Mit feuchten Händen schüttelt Rolf K. dem Personalleiter die Hand. Seine Stimme zittert, auf seinem Hals zeichnen sich rote Flecken ab. "Was wird man während des Vorstellungsgesprächs wohl von mir wissen wollen?", fragt er sich. Rolf K. bewirbt sich als Entwickler für .NET-Lösungen bei einem Beratungsunternehmen. Nach zwei telefonischen Interviews wurde er zum persönlichen Gespräch eingeladen. Der Personalleiter und ein technischer Architekt erwarten ihn.

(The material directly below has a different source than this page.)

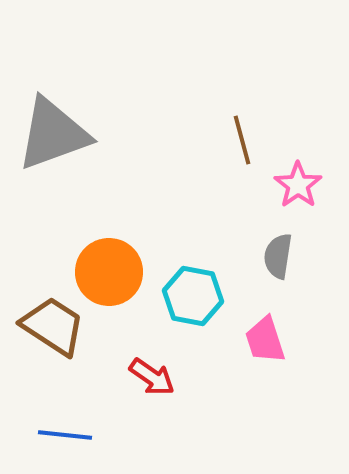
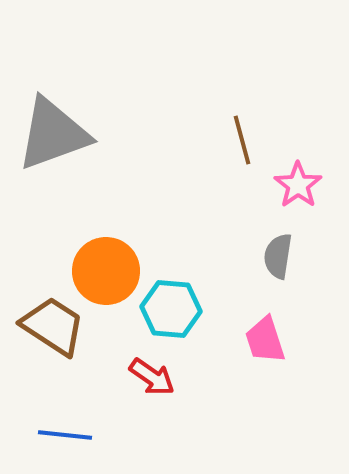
orange circle: moved 3 px left, 1 px up
cyan hexagon: moved 22 px left, 13 px down; rotated 6 degrees counterclockwise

Fallstudie als Arbeitsprobe

Das Gespräch verläuft bis zu dem Moment gut, als der Personalleiter ihn auffordert, eine Fallstudie zu bearbeiten. Er solle sich in die Rolle eines Beraters versetzen und eine Aufgabe lösen, wie sie in einer Kundensituation auf ihn zukommen könnte. Rolf merkt, wie sein Herz bis zum Hals klopft, wie sich Schweißtropfen auf der Stirn bilden. Darauf war er nicht vorbereitet. Schließlich ist er Hochschulabsolvent und hat noch keine Erfahrung als Berater. Ihm bleiben 20 Minuten Zeit, bis er sein Ergebnis präsentieren muss. Er fängt an, die Aufgabe zu lesen, kann sich aber nicht konzentrieren. Auf einige Fragen weiß er keine Antwort. Die Zeit ist um. Er fängt an, die Aufgabe vorzulesen - und bricht nach etwa fünf Minuten von sich aus ab. Enttäuschung auf beiden Seiten. Ein Jobangebot erhält er nicht.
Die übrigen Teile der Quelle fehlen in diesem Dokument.